MAT 127A - Real Analysis
Course website for an introductory course in real analysis in Fall 2025
Homework
Homework 1 Solutions due Tuesday, October 8th, 2025
Homework 2 Solutions due Tuesday, October 8th, 2025
Lecture Notes
WEEK 1: Review of Proof Techniques and Examples
[9/25, 4:00pm-6:00pm] Discussion 1 Notes
Important logistics discussed. We reviewed the four main proof techniques we will be using throughout the course: Direct proof, proof by contradiction, proof by contraposition, and proof by induction. We go through a handful of instructive examples and discuss how to choose between the techniques.
[10/2, 4:00pm-6:00pm] Discussion 2 Notes
We warm up by pointing out a subtle, yet common misconception about applying induction arguments; in particular, it allows you to prove a countable number of statements simultaneously, but it does not let you prove a statement involving countably many operations. We use the infinite version of De Morgan's laws to make this point. We then discuss functions of sets. First we gain a sense for injectivity and surjectivity via examples of familiar functions from calculus, then we discuss the important interactions of composition and 'jectivity. In particular, though compositions of 'jective functions remain 'jective, it is not the case that if a composition of two functions is 'jective, that each function inividually is 'jective. This is a common mistake of undergrad mathematicians! Though there are some partial reverse statements that can be proven.
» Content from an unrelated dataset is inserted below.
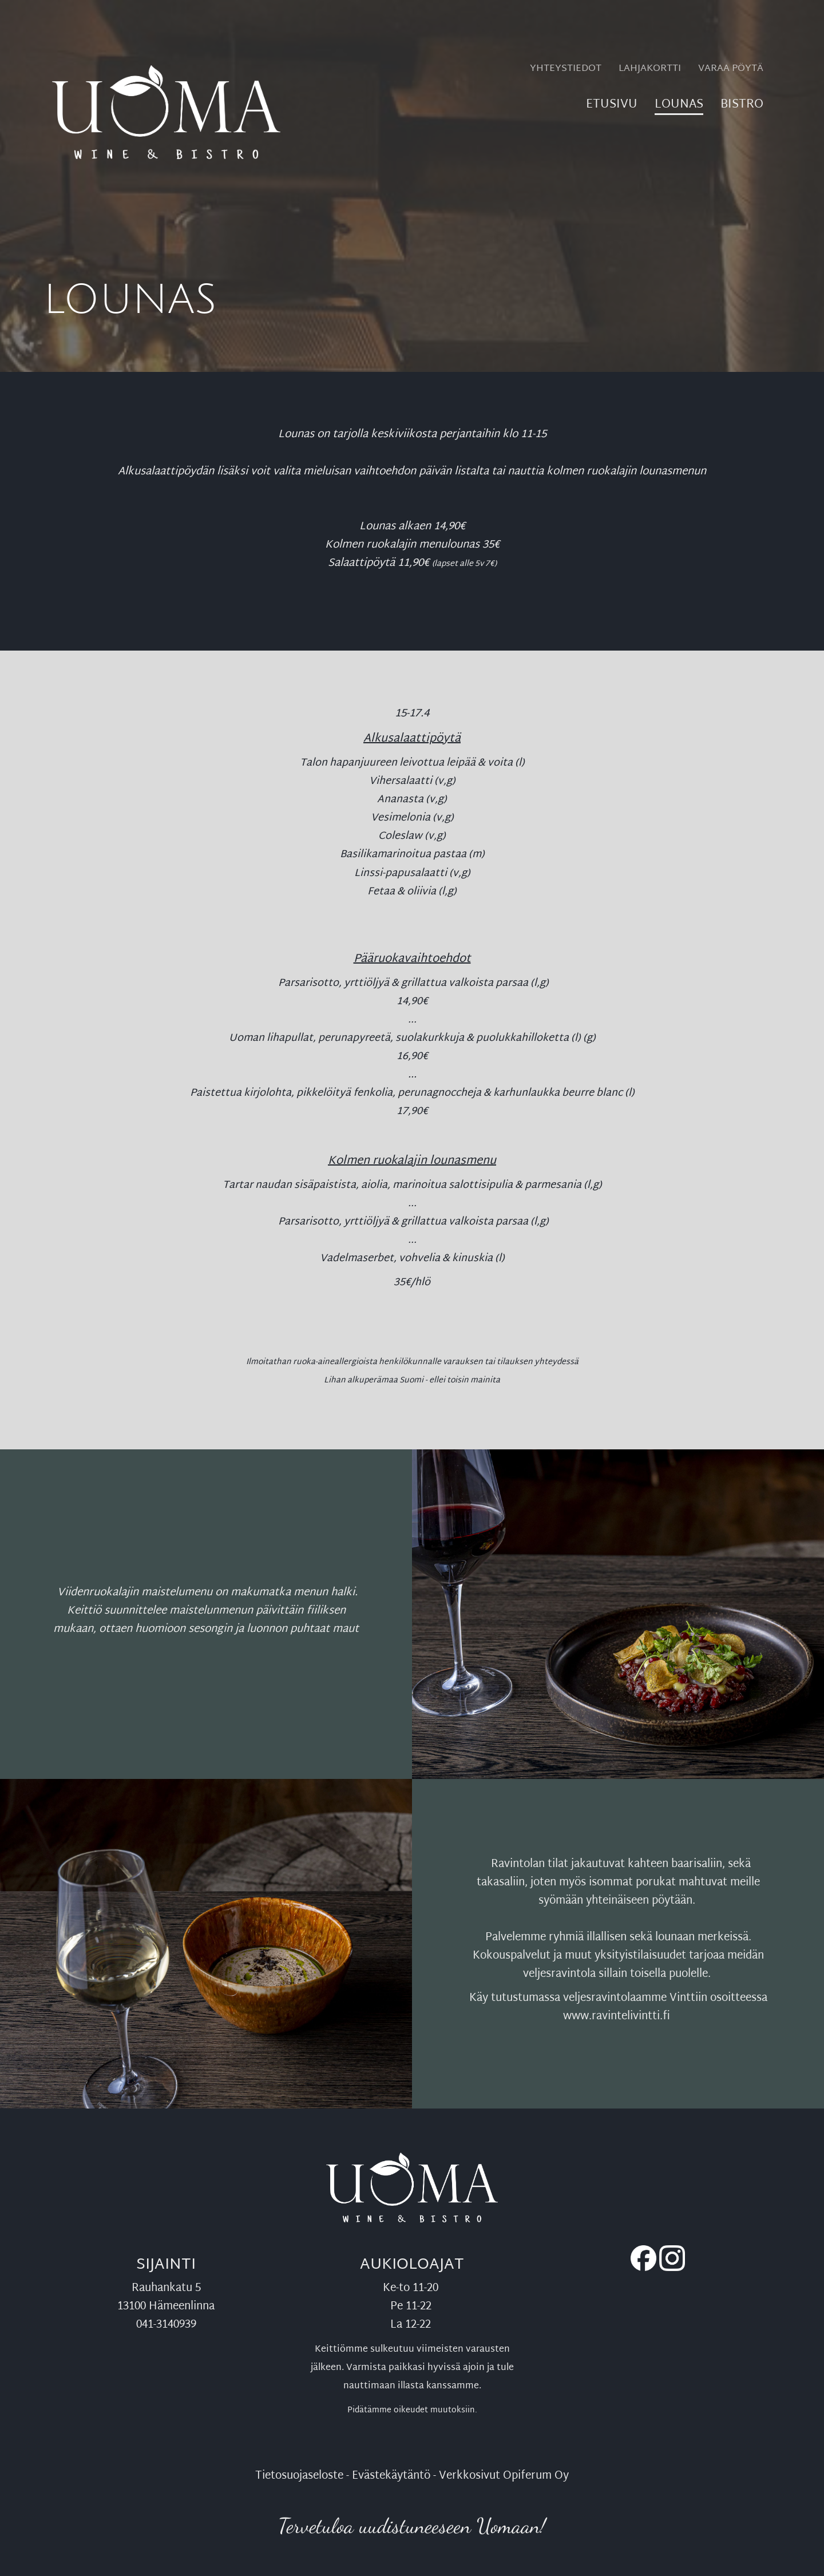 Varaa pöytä (730, 69)
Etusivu (611, 107)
There are optional sections on left and right inverses and 'jectivity (particularly useful for beginner category theorists/algebraists) and 'jectivity in linear algebra for those who are interested. Finally, we bare the fruits of our labor and we use the above intuition to prove cardinality results! There are MANY different and useful techniques to prove cardinality results of sets, I included most of the reasonable ones in increasing level of difficulty to apply and I dub these examples "Zach's Ladder of Cardinality Proofs" as once these examples are known to heart, most examples will be!
[10/9, 4:00pm-6:00pm] Discussion 3 Notes
We warm up by generalizing the proof that $\sqrt{2}$ is irrational to cover all bases. We make use of Euclid's unique prime decomposition of integers to conclude that $\sqrt{n}$ is rational if and only if $n$ is a perfect square! We then pick up from the previous week's discussion about cardinality which got cut somewhat short. I introduce the fact that if $X$ is an uncountable set, and $A$ is a countable subset then $X \setminus A$ is uncountable! Thus, in a sense uncountable sets are "too far gone" and can't be made countable by removing countable subsets. We switch gears to prove elementary results about suprema and use the Archimedian Principle to help prove that a number is the supremum of various explicit sets; many involve techniques which are quite involved. We finish with some examples of formal proofs with suprema of subsets of the real numbers.